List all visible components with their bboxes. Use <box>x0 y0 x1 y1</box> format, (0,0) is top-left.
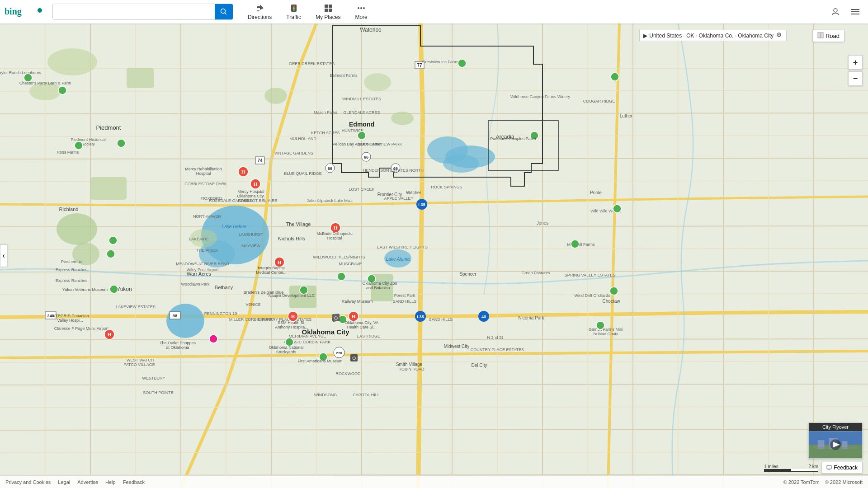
my-places-icon <box>323 3 333 13</box>
zoom-in-button[interactable]: + <box>848 55 863 70</box>
svg-text:Piedmont Historical: Piedmont Historical <box>71 137 106 142</box>
svg-text:66: 66 <box>328 166 332 171</box>
svg-text:Hospital: Hospital <box>327 236 342 240</box>
search-button[interactable] <box>215 4 233 20</box>
svg-text:Mercy Rehabilitation: Mercy Rehabilitation <box>185 167 222 171</box>
svg-text:Witcher: Witcher <box>406 190 422 195</box>
svg-point-19 <box>834 9 837 12</box>
svg-text:SSM Health St.: SSM Health St. <box>278 320 306 325</box>
svg-text:Wildhorse Canyon Farms Winery: Wildhorse Canyon Farms Winery <box>510 94 571 99</box>
svg-text:John Kilpatrick Lake Mu...: John Kilpatrick Lake Mu... <box>307 198 353 203</box>
svg-text:⬡: ⬡ <box>352 356 356 361</box>
footer-copyright: © 2022 TomTom © 2022 Microsoft <box>783 479 863 485</box>
user-button[interactable] <box>827 4 844 20</box>
svg-text:SOUTH POINTE: SOUTH POINTE <box>143 390 174 395</box>
svg-text:H: H <box>334 225 338 230</box>
road-button[interactable]: Road <box>812 30 844 42</box>
svg-text:Clarence F Page Muni. Airport: Clarence F Page Muni. Airport <box>54 326 109 331</box>
svg-text:HENDERSON ESTATES NORTH: HENDERSON ESTATES NORTH <box>363 168 424 173</box>
map-container[interactable]: I-35 I-35 77 74 66 66 270 40 240 98 Wate… <box>0 23 868 488</box>
nav-my-places[interactable]: My Places <box>309 1 347 22</box>
nav-directions[interactable]: Directions <box>241 1 278 22</box>
svg-text:Integris Baptist: Integris Baptist <box>258 266 285 270</box>
search-input[interactable]: Edmond, Oklahoma, United States <box>53 4 215 19</box>
svg-text:INTEGRIS Canadian: INTEGRIS Canadian <box>51 314 89 318</box>
svg-point-233 <box>778 34 780 36</box>
svg-text:The Village: The Village <box>286 221 311 227</box>
svg-text:Parkhurst Pumpkin Patch: Parkhurst Pumpkin Patch <box>490 136 536 141</box>
bing-logo[interactable]: bing <box>5 5 45 19</box>
svg-text:WEST WATCH: WEST WATCH <box>127 358 154 362</box>
svg-text:WINDMILL ESTATES: WINDMILL ESTATES <box>342 97 381 101</box>
svg-point-18 <box>363 7 365 9</box>
svg-text:Wind Drift Orchards: Wind Drift Orchards <box>574 293 610 298</box>
breadcrumb-text: United States · OK · Oklahoma Co. · Okla… <box>649 33 774 39</box>
svg-point-164 <box>117 139 125 147</box>
svg-text:Masch Parks: Masch Parks <box>314 110 338 115</box>
svg-text:VENICE: VENICE <box>245 302 261 307</box>
svg-text:Ross Farms: Ross Farms <box>57 150 79 155</box>
city-flyover-widget[interactable]: City Flyover <box>808 422 863 459</box>
breadcrumb-arrow: ▶ <box>643 33 647 39</box>
svg-text:Nichols Hills: Nichols Hills <box>278 236 305 241</box>
flyover-preview <box>809 431 862 458</box>
svg-text:H: H <box>241 169 245 174</box>
svg-text:Oklahoma City Zoo: Oklahoma City Zoo <box>362 281 397 286</box>
header-right <box>827 4 863 20</box>
svg-text:Lake Hefner: Lake Hefner <box>222 224 247 229</box>
map-controls: + − <box>848 55 863 86</box>
svg-text:CAPITOL HILL: CAPITOL HILL <box>353 393 380 397</box>
directions-icon <box>255 3 265 13</box>
svg-text:77: 77 <box>417 63 422 68</box>
map-background: I-35 I-35 77 74 66 66 270 40 240 98 Wate… <box>0 23 868 488</box>
ms-copyright: © 2022 Microsoft <box>825 479 863 485</box>
svg-text:N 2nd St: N 2nd St <box>487 335 503 340</box>
svg-text:GLENDALE ACRES: GLENDALE ACRES <box>343 110 380 115</box>
svg-text:Woodlawn Park: Woodlawn Park <box>181 282 210 286</box>
footer-privacy[interactable]: Privacy and Cookies <box>5 479 51 485</box>
menu-icon <box>851 9 859 15</box>
svg-text:and Botanica...: and Botanica... <box>366 286 393 290</box>
footer-advertise[interactable]: Advertise <box>77 479 98 485</box>
svg-point-177 <box>571 240 579 248</box>
footer-feedback[interactable]: Feedback <box>123 479 145 485</box>
svg-text:Braden's Belgian Blue: Braden's Belgian Blue <box>244 290 283 295</box>
svg-text:Edmond: Edmond <box>349 121 374 128</box>
svg-point-167 <box>110 285 118 293</box>
svg-text:ROCKWOOD: ROCKWOOD <box>336 371 361 376</box>
svg-point-163 <box>58 86 66 94</box>
svg-line-5 <box>225 13 227 15</box>
breadcrumb[interactable]: ▶ United States · OK · Oklahoma Co. · Ok… <box>639 30 787 41</box>
svg-text:WILDWOOD HILLS/NIGHTS: WILDWOOD HILLS/NIGHTS <box>313 255 365 259</box>
svg-text:DEER CREEK ESTATES: DEER CREEK ESTATES <box>289 61 335 66</box>
nav-traffic[interactable]: Traffic <box>280 1 307 22</box>
svg-text:Spencer: Spencer <box>459 272 476 277</box>
sidebar-toggle[interactable]: ‹ <box>0 244 7 267</box>
menu-button[interactable] <box>847 4 863 20</box>
svg-rect-23 <box>0 23 868 488</box>
header: bing Edmond, Oklahoma, United States Dir… <box>0 0 868 23</box>
feedback-label: Feedback <box>834 465 858 471</box>
collapse-icon: ‹ <box>2 252 5 260</box>
svg-text:Medical Center...: Medical Center... <box>256 270 287 275</box>
svg-point-38 <box>264 88 287 104</box>
map-scale: 1 miles 2 km <box>764 464 818 472</box>
scale-line <box>764 469 818 472</box>
svg-text:Jones: Jones <box>537 221 549 225</box>
svg-text:Crestview Inc Farms: Crestview Inc Farms <box>422 60 460 64</box>
svg-marker-6 <box>257 5 264 10</box>
svg-text:H: H <box>278 259 282 265</box>
svg-text:Stockyards: Stockyards <box>276 350 297 354</box>
nav-more[interactable]: More <box>349 1 373 22</box>
feedback-button[interactable]: Feedback <box>821 462 863 474</box>
footer-help[interactable]: Help <box>105 479 116 485</box>
footer-legal[interactable]: Legal <box>58 479 70 485</box>
svg-text:Valley Hospi...: Valley Hospi... <box>57 318 83 323</box>
zoom-out-button[interactable]: − <box>848 71 863 86</box>
svg-text:Society: Society <box>81 142 95 146</box>
svg-text:LOST CREEK: LOST CREEK <box>349 187 375 192</box>
breadcrumb-settings[interactable] <box>775 32 783 39</box>
svg-text:APPLE VALLEY: APPLE VALLEY <box>384 196 414 201</box>
svg-text:SAND HILLS: SAND HILLS <box>429 317 453 322</box>
svg-text:Oklahoma National: Oklahoma National <box>269 345 304 350</box>
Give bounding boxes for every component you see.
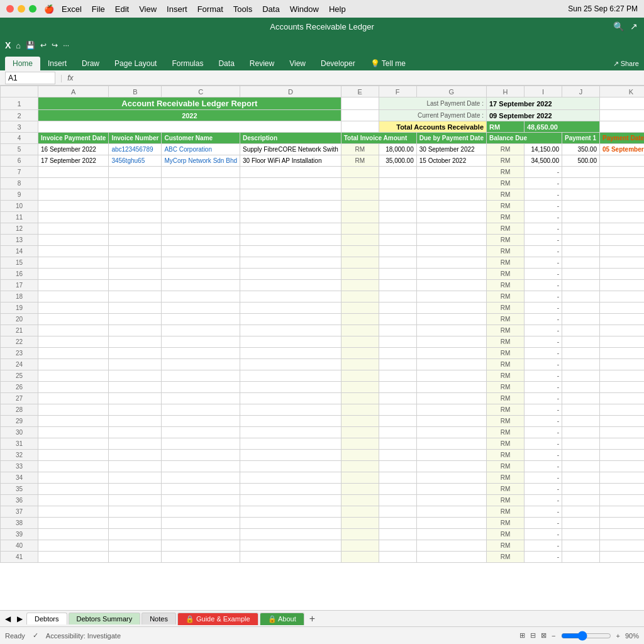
maximize-button[interactable] xyxy=(29,5,36,13)
apple-icon[interactable]: 🍎 xyxy=(44,4,54,14)
empty-row: 23RM- xyxy=(1,348,645,359)
menu-data[interactable]: Data xyxy=(262,4,279,14)
share-button[interactable]: ↗ Share xyxy=(613,60,639,70)
excel-file-title: Accounts Receivable Ledger xyxy=(270,22,374,31)
add-sheet-button[interactable]: + xyxy=(306,613,319,625)
menu-file[interactable]: File xyxy=(92,4,105,14)
formula-input[interactable] xyxy=(78,74,639,82)
view-normal-icon[interactable]: ⊞ xyxy=(519,631,525,640)
empty-row: 22RM- xyxy=(1,336,645,348)
last-payment-date-value: 17 September 2022 xyxy=(487,97,600,110)
menu-format[interactable]: Format xyxy=(197,4,223,14)
menubar-right: Sun 25 Sep 6:27 PM xyxy=(568,4,638,13)
last-payment-date-label: Last Payment Date : xyxy=(379,97,486,110)
table-row: 3 Total Accounts Receivable RM 48,650.00 xyxy=(1,121,645,133)
quick-access-toolbar: X ⌂ 💾 ↩ ↪ ··· xyxy=(0,35,644,55)
r2-pay-date[interactable] xyxy=(600,155,645,167)
header-payment1: Payment 1 xyxy=(562,133,600,144)
menu-tools[interactable]: Tools xyxy=(233,4,252,14)
tab-review[interactable]: Review xyxy=(242,57,282,70)
save-icon[interactable]: 💾 xyxy=(26,41,35,50)
r1-total-inv[interactable]: 18,000.00 xyxy=(379,144,416,155)
home-icon[interactable]: ⌂ xyxy=(16,41,21,50)
r2-inv-date[interactable]: 17 September 2022 xyxy=(38,155,109,167)
r2-inv-num[interactable]: 3456tghu65 xyxy=(109,155,162,167)
datetime: Sun 25 Sep 6:27 PM xyxy=(568,4,638,13)
row-num: 2 xyxy=(1,110,38,121)
empty-row: 31RM- xyxy=(1,438,645,450)
tab-debtors-summary[interactable]: Debtors Summary xyxy=(69,613,141,625)
zoom-in-icon[interactable]: + xyxy=(616,632,620,640)
header-invoice-number: Invoice Number xyxy=(109,133,162,144)
ready-label: Ready xyxy=(5,632,25,640)
empty-row: 12RM- xyxy=(1,223,645,235)
menu-help[interactable]: Help xyxy=(329,4,346,14)
empty-row: 17RM- xyxy=(1,280,645,291)
menu-excel[interactable]: Excel xyxy=(62,4,82,14)
r2-balance[interactable]: 34,500.00 xyxy=(525,155,562,167)
col-c: C xyxy=(162,86,240,97)
tab-page-layout[interactable]: Page Layout xyxy=(107,57,164,70)
report-title[interactable]: Account Receivable Ledger Report xyxy=(38,97,341,110)
title-bar-controls[interactable]: 🔍 ↗ xyxy=(613,21,638,31)
scroll-left-icon[interactable]: ◀ xyxy=(3,614,13,623)
r2-desc[interactable]: 30 Floor WiFi AP Installation xyxy=(240,155,341,167)
tab-home[interactable]: Home xyxy=(5,57,40,70)
zoom-slider[interactable] xyxy=(561,631,611,641)
undo-icon[interactable]: ↩ xyxy=(40,41,47,50)
empty-row: 10RM- xyxy=(1,201,645,212)
r1-cust-name[interactable]: ABC Corporation xyxy=(162,144,240,155)
formula-bar: | fx xyxy=(0,70,644,86)
tab-tell-me[interactable]: 💡 Tell me xyxy=(363,57,413,70)
minimize-button[interactable] xyxy=(18,5,25,13)
excel-title-bar: Accounts Receivable Ledger 🔍 ↗ xyxy=(0,18,644,35)
menu-insert[interactable]: Insert xyxy=(167,4,187,14)
r1-pay1[interactable]: 350.00 xyxy=(562,144,600,155)
name-box[interactable] xyxy=(5,72,55,84)
window-controls[interactable] xyxy=(6,5,36,13)
r1-due-by[interactable]: 30 September 2022 xyxy=(416,144,486,155)
share-icon[interactable]: ↗ xyxy=(630,21,638,31)
more-icon[interactable]: ··· xyxy=(63,41,69,50)
menu-view[interactable]: View xyxy=(139,4,157,14)
header-payment-date: Payment Date xyxy=(600,133,645,144)
search-icon[interactable]: 🔍 xyxy=(613,21,624,31)
menu-edit[interactable]: Edit xyxy=(115,4,129,14)
close-button[interactable] xyxy=(6,5,14,13)
tab-developer[interactable]: Developer xyxy=(313,57,363,70)
spreadsheet[interactable]: A B C D E F G H I J K L M N xyxy=(0,86,644,610)
spreadsheet-wrapper: A B C D E F G H I J K L M N xyxy=(0,86,644,610)
r2-total-inv[interactable]: 35,000.00 xyxy=(379,155,416,167)
tab-formulas[interactable]: Formulas xyxy=(164,57,211,70)
r1-inv-date[interactable]: 16 September 2022 xyxy=(38,144,109,155)
scroll-right-icon[interactable]: ▶ xyxy=(14,614,25,623)
tab-guide-example[interactable]: 🔒 Guide & Example xyxy=(177,613,258,625)
tab-data[interactable]: Data xyxy=(211,57,242,70)
total-value: 48,650.00 xyxy=(525,121,600,133)
r2-cust-name[interactable]: MyCorp Network Sdn Bhd xyxy=(162,155,240,167)
r1-balance[interactable]: 14,150.00 xyxy=(525,144,562,155)
view-page-icon[interactable]: ⊠ xyxy=(541,631,547,640)
r1-desc[interactable]: Supply FibreCORE Network Swith xyxy=(240,144,341,155)
accessibility-label[interactable]: Accessibility: Investigate xyxy=(46,632,121,640)
empty-row: 11RM- xyxy=(1,212,645,223)
sheet-tabs: ◀ ▶ Debtors Debtors Summary Notes 🔒 Guid… xyxy=(0,610,644,626)
tab-notes[interactable]: Notes xyxy=(142,613,176,625)
redo-icon[interactable]: ↪ xyxy=(52,41,58,50)
tab-draw[interactable]: Draw xyxy=(74,57,107,70)
r1-inv-num[interactable]: abc123456789 xyxy=(109,144,162,155)
r1-rm2: RM xyxy=(487,144,525,155)
tab-insert[interactable]: Insert xyxy=(40,57,74,70)
r2-pay1[interactable]: 500.00 xyxy=(562,155,600,167)
tab-about[interactable]: 🔒 About xyxy=(260,613,304,625)
r2-due-by[interactable]: 15 October 2022 xyxy=(416,155,486,167)
r1-rm1: RM xyxy=(341,144,379,155)
empty-k2 xyxy=(600,110,645,121)
tab-debtors[interactable]: Debtors xyxy=(26,613,67,625)
r1-pay-date[interactable]: 05 September 2022 xyxy=(600,144,645,155)
tab-view[interactable]: View xyxy=(282,57,313,70)
zoom-out-icon[interactable]: − xyxy=(552,632,555,640)
view-layout-icon[interactable]: ⊟ xyxy=(530,631,536,640)
menu-window[interactable]: Window xyxy=(290,4,319,14)
empty-row: 27RM- xyxy=(1,393,645,404)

Required work
Where a line above contains the string "Data", copy that line.

Result
menu-data[interactable]: Data xyxy=(262,4,279,14)
tab-data[interactable]: Data xyxy=(211,57,242,70)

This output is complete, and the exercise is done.